China built Helicopter base for ASW in Duncan island
Satellite images show dredging and land filling by China at two new sites in the South China Sea, both in the Amphitrite group of the Paracel Islands, approximately 15 kilometers north-northwest of China’s military base at Woody (Yongxing) Island.
Also newly visible is a helicopter base under construction at Duncan Island, another site in the Paracels, suggesting that Beijing may develop a network of bases in the South China Sea to support anti-submarine warfare helicopters, such as its recently deployed ASW Z-18F.

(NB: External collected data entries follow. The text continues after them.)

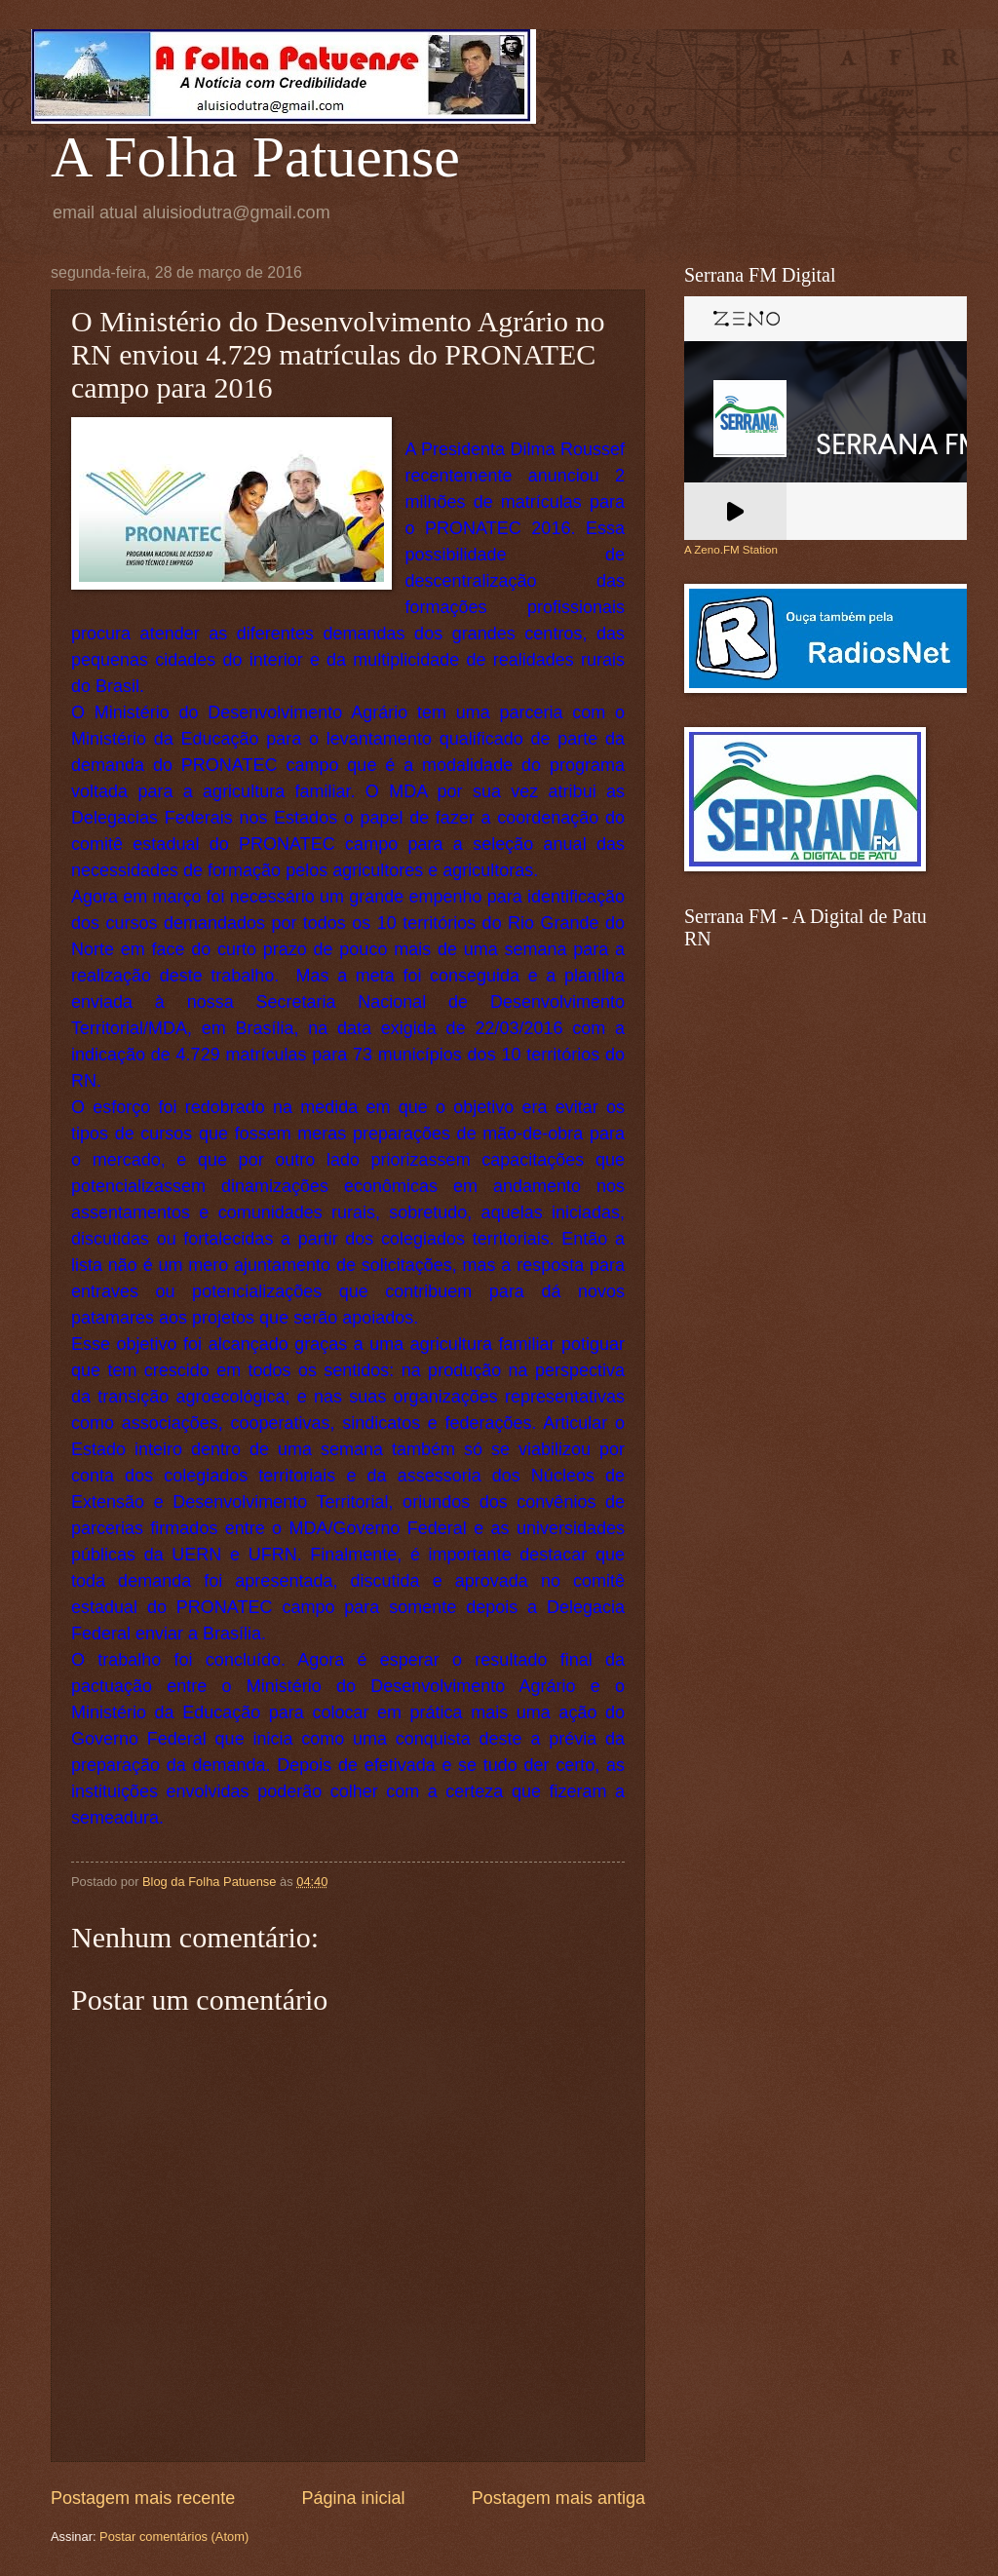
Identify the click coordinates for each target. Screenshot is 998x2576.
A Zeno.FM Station (731, 550)
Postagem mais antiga (558, 2498)
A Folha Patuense (255, 157)
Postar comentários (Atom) (174, 2536)
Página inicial (352, 2498)
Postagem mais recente (143, 2498)
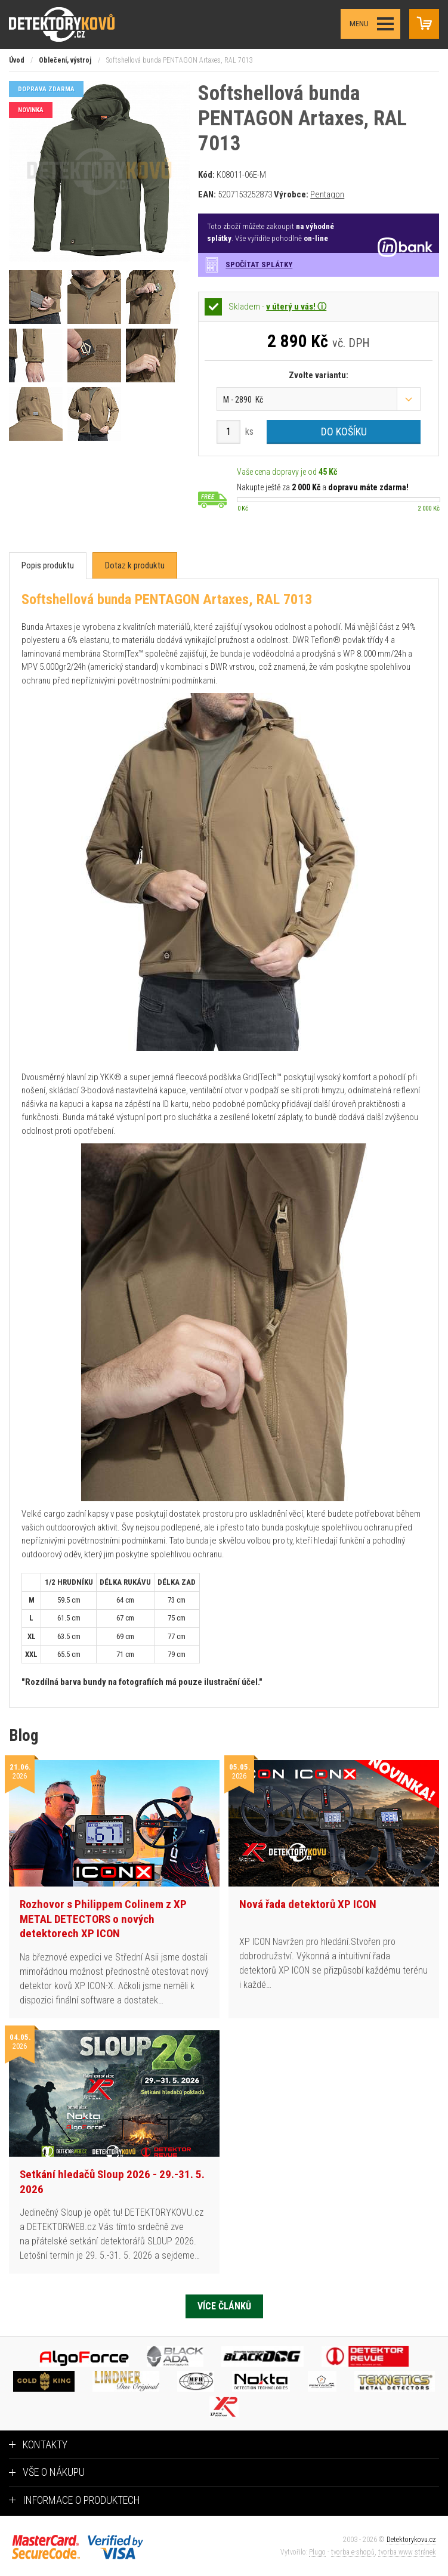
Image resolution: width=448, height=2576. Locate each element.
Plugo (317, 2552)
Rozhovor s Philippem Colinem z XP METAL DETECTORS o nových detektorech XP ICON (103, 1918)
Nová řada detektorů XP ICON (307, 1904)
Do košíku (344, 431)
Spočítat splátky (258, 264)
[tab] (47, 565)
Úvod (16, 60)
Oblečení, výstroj (65, 60)
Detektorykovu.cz (411, 2539)
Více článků (224, 2306)
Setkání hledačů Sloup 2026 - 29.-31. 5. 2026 (112, 2181)
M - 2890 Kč (243, 399)
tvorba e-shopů (353, 2552)
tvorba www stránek (407, 2552)
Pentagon (327, 194)
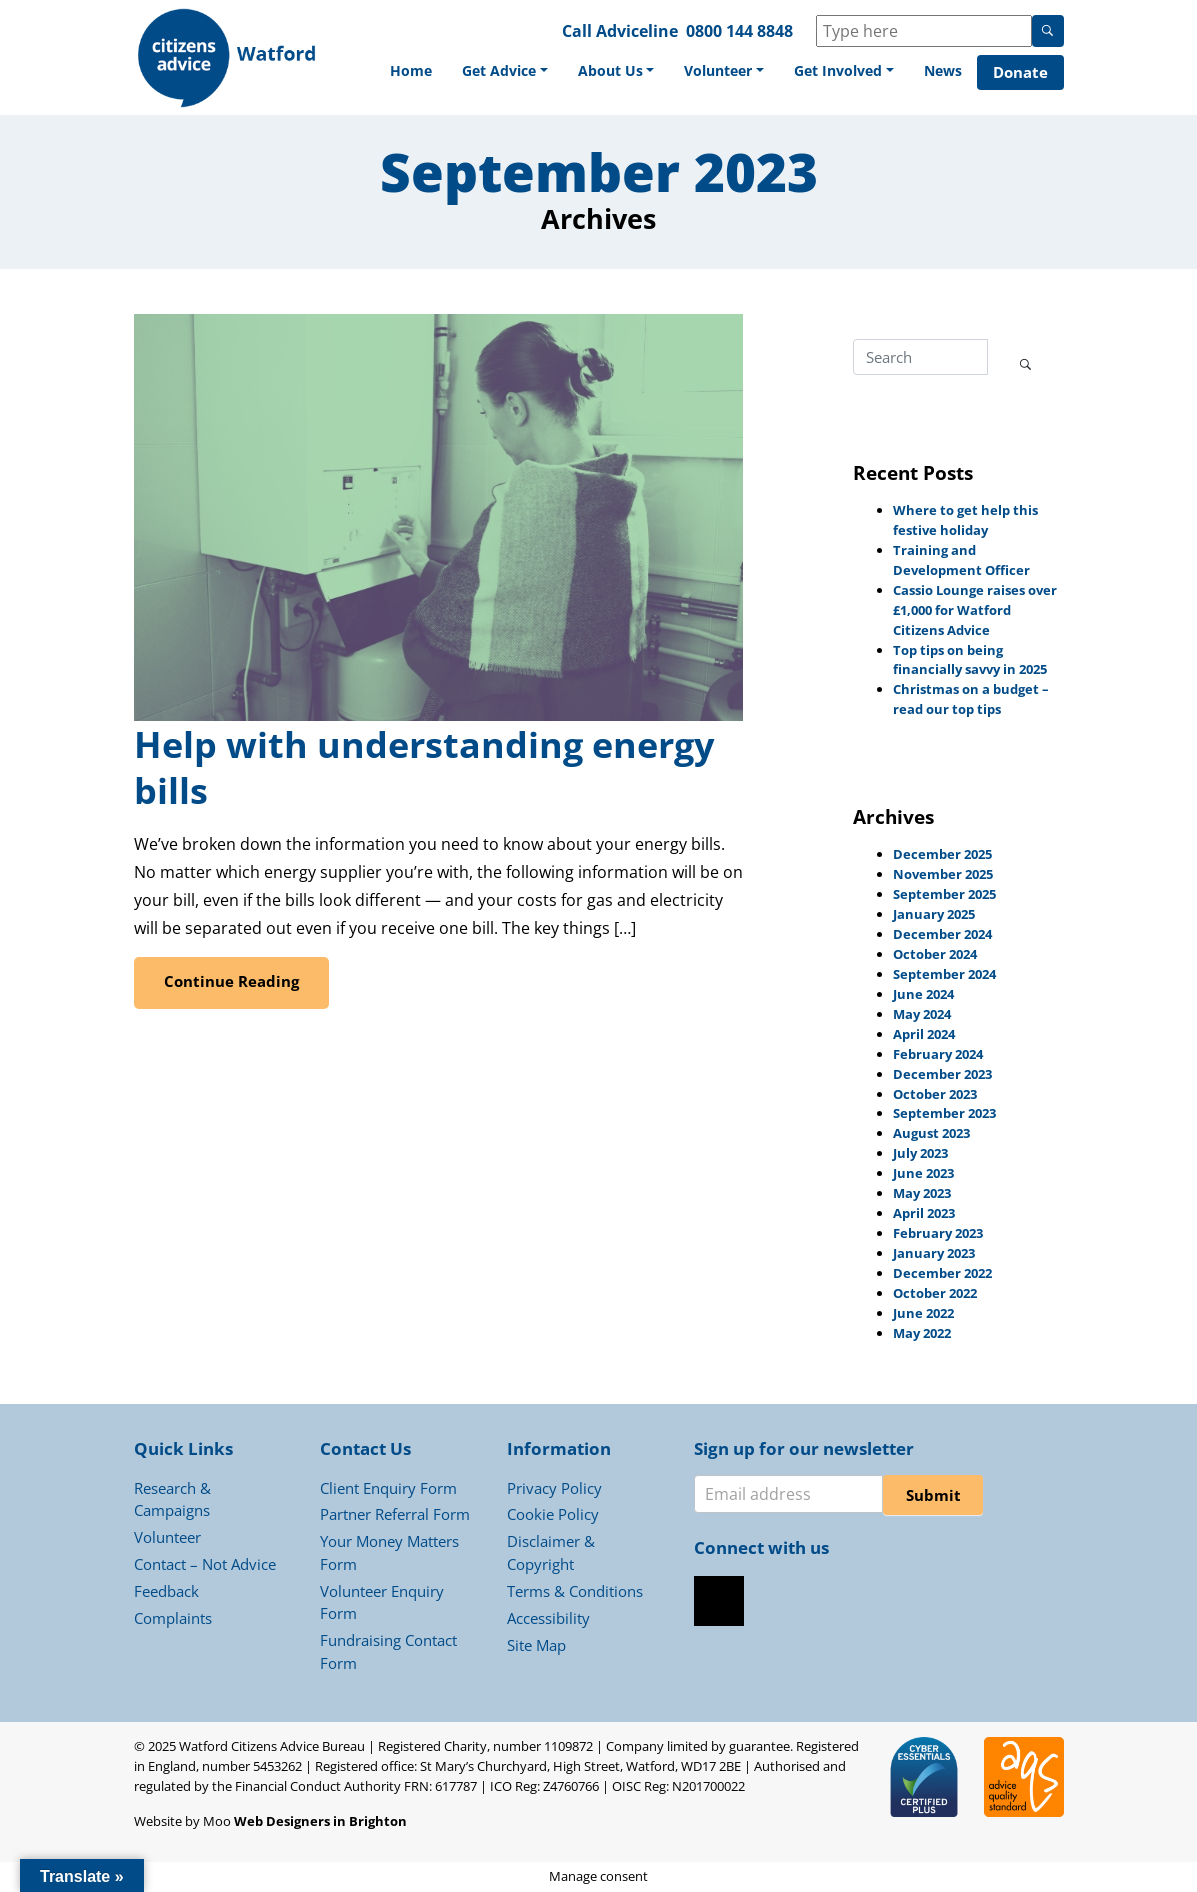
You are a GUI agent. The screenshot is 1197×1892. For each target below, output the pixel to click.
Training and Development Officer (961, 560)
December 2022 (942, 1273)
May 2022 (922, 1333)
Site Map (536, 1645)
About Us (610, 70)
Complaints (173, 1618)
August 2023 (931, 1133)
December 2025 (942, 854)
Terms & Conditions (575, 1591)
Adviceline (637, 31)
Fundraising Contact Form (388, 1651)
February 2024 (938, 1054)
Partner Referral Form (395, 1514)
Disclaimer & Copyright (551, 1552)
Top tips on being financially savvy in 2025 (970, 660)
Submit (933, 1495)
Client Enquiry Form (388, 1488)
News (943, 70)
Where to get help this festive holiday (965, 520)
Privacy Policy (554, 1488)
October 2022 (935, 1293)
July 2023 (920, 1153)
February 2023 (938, 1233)
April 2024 (924, 1034)
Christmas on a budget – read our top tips (971, 699)
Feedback (166, 1591)
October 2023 (935, 1094)
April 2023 (924, 1213)
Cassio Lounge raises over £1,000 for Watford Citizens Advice (975, 610)
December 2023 (942, 1074)
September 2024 (944, 974)
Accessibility (548, 1618)
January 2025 (934, 914)
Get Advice (499, 70)
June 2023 (923, 1173)
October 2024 (935, 954)
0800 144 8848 (739, 31)
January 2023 (934, 1253)
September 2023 (944, 1113)
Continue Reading (231, 981)
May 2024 (922, 1014)
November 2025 (943, 874)
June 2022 (923, 1313)
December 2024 (942, 934)
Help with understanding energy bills (424, 767)
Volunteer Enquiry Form (382, 1602)
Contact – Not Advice (205, 1564)
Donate (1020, 72)
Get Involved (838, 70)
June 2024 (923, 994)
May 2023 (922, 1193)
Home (411, 70)
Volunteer (718, 70)
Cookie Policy (553, 1514)
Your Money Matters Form (389, 1552)
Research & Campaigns (172, 1499)
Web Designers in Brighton (320, 1821)
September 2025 (944, 894)
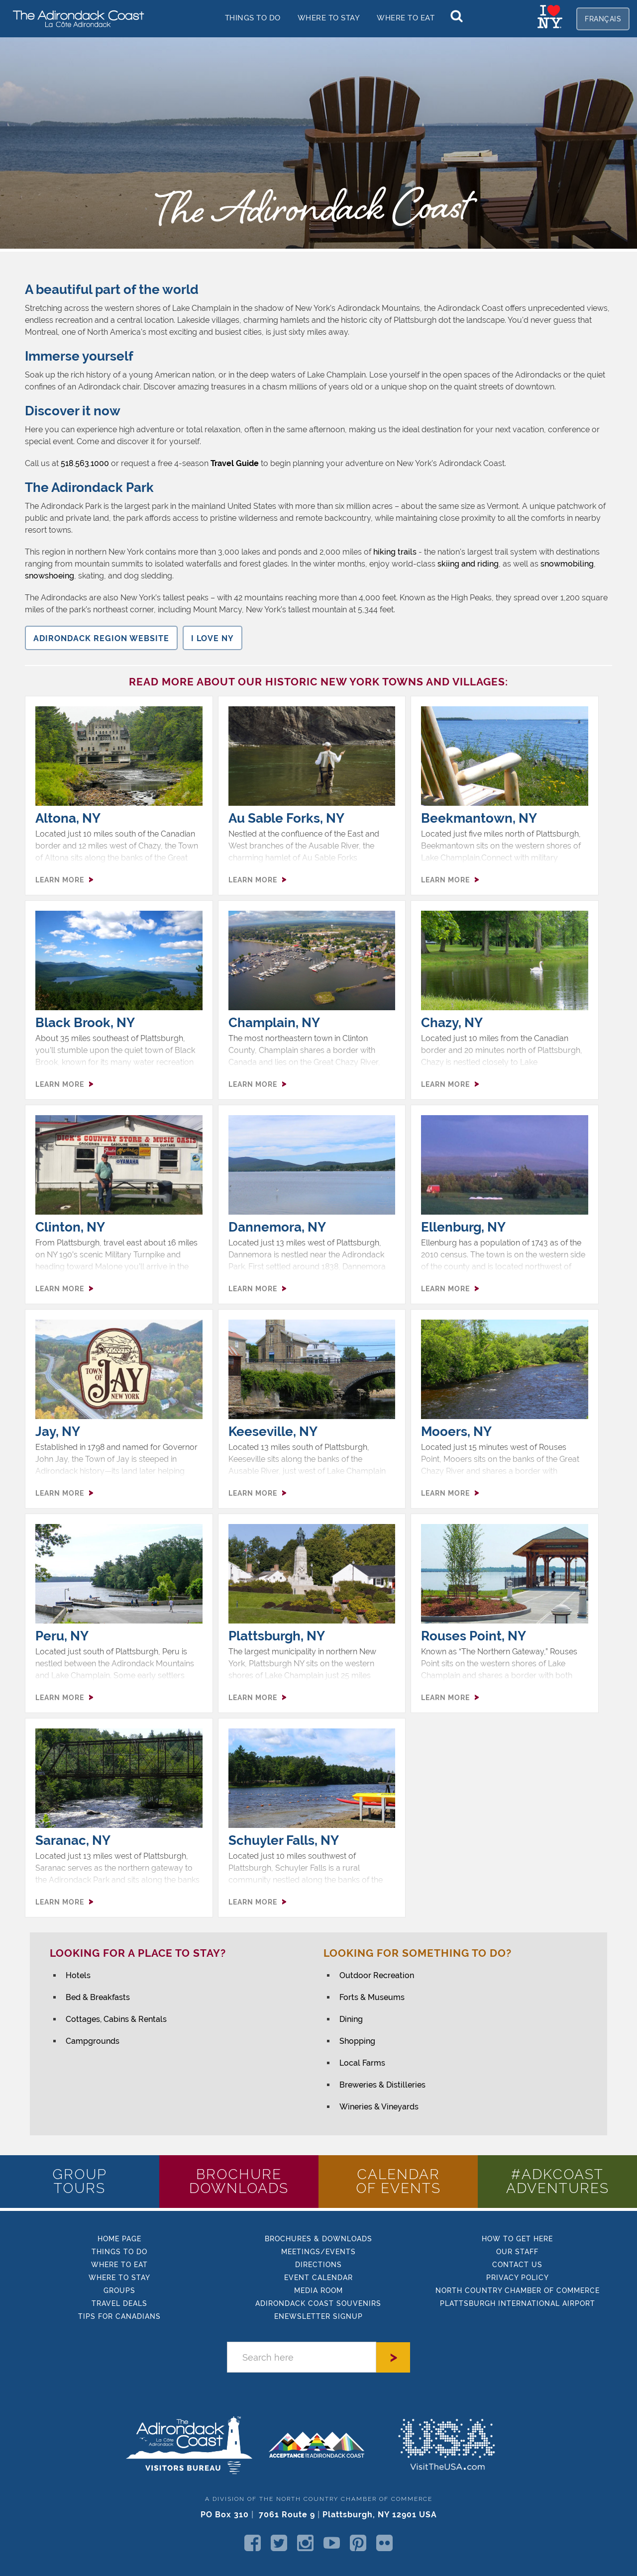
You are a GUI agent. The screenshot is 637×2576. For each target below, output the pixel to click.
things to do (253, 17)
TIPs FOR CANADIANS (119, 2316)
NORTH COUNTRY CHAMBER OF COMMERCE (517, 2290)
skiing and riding (468, 564)
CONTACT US (517, 2265)
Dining (351, 2019)
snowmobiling (567, 564)
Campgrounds (92, 2041)
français (603, 19)
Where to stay (329, 17)
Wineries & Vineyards (379, 2106)
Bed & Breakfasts (98, 1997)
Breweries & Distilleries (382, 2085)
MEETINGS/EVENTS (318, 2252)
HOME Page (119, 2239)
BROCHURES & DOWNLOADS (318, 2239)
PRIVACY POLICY (517, 2278)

The most recent dredging, which began sometime after December 2, 2015, is creating new terrain on the reef adjacent to North Island, held by the PRC since 1950. 5.5 kilometers northwest of North Island, at China-occupied Tree Island, a cutter suction dredger can be seen expanding a port area and piping sediment onto a new area of land fill. A series of satellite images indicates that the dredging at Tree Island began sometime after October 18, 2015.
North Island and Tree Island are both part of wide and shallow reef complexes extending for more than eight kilometers each, and they offer much larger surface areas for exploitation than those available at Woody Island, China’s main installation in the Paracels and the location of China’s first airport in the South China Sea (called the East Sea by Vietnam and the West Philippine Sea by the Philippines).
Woody Island, which hosts two harbors, numerous radomes, and many new buildings adjacent to an airfield that was significantly expanded in 2014-2015, is crowded and small compared to the installations, including runways, being built by China at Subi and Mischief reefs in the Spratlys, where continuous stretches of curved and straight reef 10 and 14 kilometers long, respectively, have been buried under sand. And China’s new base under construction at Fiery Cross Reef, though only roughly the size of Woody (three square kilometers), already appears to be more sophisticated; extensive structures, likely to serve as water capture reservoirs and fuel bunkers, have been dug into the coral substrate at Fiery Cross and covered with a protective layer of sand, as seen in imagery from January 8, 2016.